We were five or six when my childhood friend Jo and I decided we’d like to be shopkeepers. After school our mothers would take turns bringing us home to play til late afternoon, and we’d scour our houses for items to “sell”: baby clothes, plastic dolls with missing limbs, yellowed greeting cards, items pilfered from our parents’ desks: paper clips and notepads, heavy metal staplers.
We’d assemble our wares, name our prices, negotiate with each other over the value of things broken and old. Then whoever was the shopper would “buy” something (usually with pennies or pastel-colored Monopoly bills) and take it “home” (usually to the other side of the room).
This never got old. We restocked, renegotiated, repurchased, and rejoiced until one of our mothers arrived and it was time to leave. Then we’d go home and eat dinner with our families, take baths and go to bed feeling rich with our things.
The first year I lived in New York, I experimented with a number of different careers: I nannied. I wrote synopses for short travel films. I farmed. I made mood boards and sorted buttons at a fashion studio.
Eventually, by way of many twists and turns — and a very gradual replacement of babysitting hours with freelance work — I became a writer. I’d majored in writing in college. It made sense, I thought, that I was crafting some sort of career from it.
Years later, I sometimes wonder whether I could have chosen something a little more stable — or whether I’ll ever reach a point in my work that feels stable at all.
It’s a challenge: I love writing — and I choose to do it because it enriches my life in ways that I feel are important — but writers have a notoriously difficult time making a living. I was raised to believe that money doesn’t matter but I live in a city that requires a lot of it.
As I approach thirty I’ve wondered: at what point does money become important, and at what point do you make changes to your plans because of it? What does it means to me, personally, to be successful, and in what context does the word “rich” matter?
The other day, a friend referred to the city as “rich” because so many of the people she feels closest to live here. Growing up, my parents always told my brother and me that though we weren’t affluent in a financial sense, we were rich in the ways that were most meaningful.
I like that. And I like this, from John Waters, also: “My idea of rich is that you can buy every book you ever want without looking at the price and you’re never around assholes. That’s the two things to really fight for in life.”
When Lily, Jamie, and I moved into our Williamsburg apartment last summer, we lived without furniture for three months. The space was in exactly the location we wanted, with exactly the number of bedrooms we needed.
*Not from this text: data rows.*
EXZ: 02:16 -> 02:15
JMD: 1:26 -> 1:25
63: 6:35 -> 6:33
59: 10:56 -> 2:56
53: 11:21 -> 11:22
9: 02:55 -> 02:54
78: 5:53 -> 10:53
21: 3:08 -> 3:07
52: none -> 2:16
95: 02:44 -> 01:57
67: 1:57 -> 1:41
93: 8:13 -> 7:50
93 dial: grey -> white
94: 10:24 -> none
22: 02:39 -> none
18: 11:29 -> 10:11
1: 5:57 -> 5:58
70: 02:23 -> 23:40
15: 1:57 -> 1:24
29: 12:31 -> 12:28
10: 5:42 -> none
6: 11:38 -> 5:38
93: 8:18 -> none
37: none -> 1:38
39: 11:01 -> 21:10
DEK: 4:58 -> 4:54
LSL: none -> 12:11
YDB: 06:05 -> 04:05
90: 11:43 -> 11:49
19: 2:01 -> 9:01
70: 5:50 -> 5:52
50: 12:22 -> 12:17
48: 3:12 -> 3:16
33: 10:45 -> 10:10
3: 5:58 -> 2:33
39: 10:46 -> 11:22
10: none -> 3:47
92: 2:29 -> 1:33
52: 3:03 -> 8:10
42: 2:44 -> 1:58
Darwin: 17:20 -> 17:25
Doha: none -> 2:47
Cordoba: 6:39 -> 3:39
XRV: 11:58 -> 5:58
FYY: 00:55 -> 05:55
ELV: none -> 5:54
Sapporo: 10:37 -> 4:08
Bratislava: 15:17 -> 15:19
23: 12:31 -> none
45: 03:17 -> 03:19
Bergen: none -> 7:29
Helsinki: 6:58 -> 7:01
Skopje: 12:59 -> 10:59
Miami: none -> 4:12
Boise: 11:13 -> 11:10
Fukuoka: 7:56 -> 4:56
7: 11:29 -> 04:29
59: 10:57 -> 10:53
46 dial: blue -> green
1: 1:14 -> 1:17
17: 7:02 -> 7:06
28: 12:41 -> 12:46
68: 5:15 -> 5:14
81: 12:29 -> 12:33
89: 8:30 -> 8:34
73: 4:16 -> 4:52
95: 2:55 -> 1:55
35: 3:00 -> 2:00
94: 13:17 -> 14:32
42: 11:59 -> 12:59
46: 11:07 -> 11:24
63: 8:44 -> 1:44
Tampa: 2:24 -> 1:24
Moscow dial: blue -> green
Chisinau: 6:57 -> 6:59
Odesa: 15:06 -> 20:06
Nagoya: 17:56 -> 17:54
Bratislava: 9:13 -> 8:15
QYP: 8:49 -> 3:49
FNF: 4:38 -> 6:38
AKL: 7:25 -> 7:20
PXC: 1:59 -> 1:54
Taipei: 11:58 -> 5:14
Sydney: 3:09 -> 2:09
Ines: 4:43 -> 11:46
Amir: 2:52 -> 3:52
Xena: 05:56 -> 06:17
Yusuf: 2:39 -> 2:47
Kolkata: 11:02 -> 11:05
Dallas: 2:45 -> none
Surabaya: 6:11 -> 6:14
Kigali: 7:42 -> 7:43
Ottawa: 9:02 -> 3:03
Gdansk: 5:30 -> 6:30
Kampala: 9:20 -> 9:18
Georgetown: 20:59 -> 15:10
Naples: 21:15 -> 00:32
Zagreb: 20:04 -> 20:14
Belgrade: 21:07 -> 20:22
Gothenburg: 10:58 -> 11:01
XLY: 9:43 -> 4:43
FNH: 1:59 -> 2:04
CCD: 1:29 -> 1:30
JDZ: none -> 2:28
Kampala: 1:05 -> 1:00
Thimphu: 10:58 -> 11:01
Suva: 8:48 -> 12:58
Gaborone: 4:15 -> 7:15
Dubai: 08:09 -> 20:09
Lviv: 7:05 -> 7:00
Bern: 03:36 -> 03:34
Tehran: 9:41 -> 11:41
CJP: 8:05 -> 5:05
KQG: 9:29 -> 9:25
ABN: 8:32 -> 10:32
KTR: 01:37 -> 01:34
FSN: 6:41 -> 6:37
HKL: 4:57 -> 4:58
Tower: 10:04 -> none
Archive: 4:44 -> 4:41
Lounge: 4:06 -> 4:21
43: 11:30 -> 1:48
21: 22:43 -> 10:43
It was full of windows and white light; its rooftop, though littered with trash, faced the river and the city skyline.
It was perfect — but much, much more expensive than we’d planned for — so we went without a couch, or chairs, or a real dining table all summer and fall. (Part of winter, too.)
We sat on pillows on the floor instead. Somehow, the thrill of living with best friends — the fact that we could have breakfast together every day and go home together at night — made it okay.
A year later, we have the basics at least, and our apartment has become — like all New York apartments —a physical representation of the time we’ve spent in this city, with photographs, samples of our friends’ artwork, books we’ve picked up from stoop sales, kitchenware we’ve inherited from our families.
Things look different but in most ways they feel the same.
Our space is full now, but of course, it always was.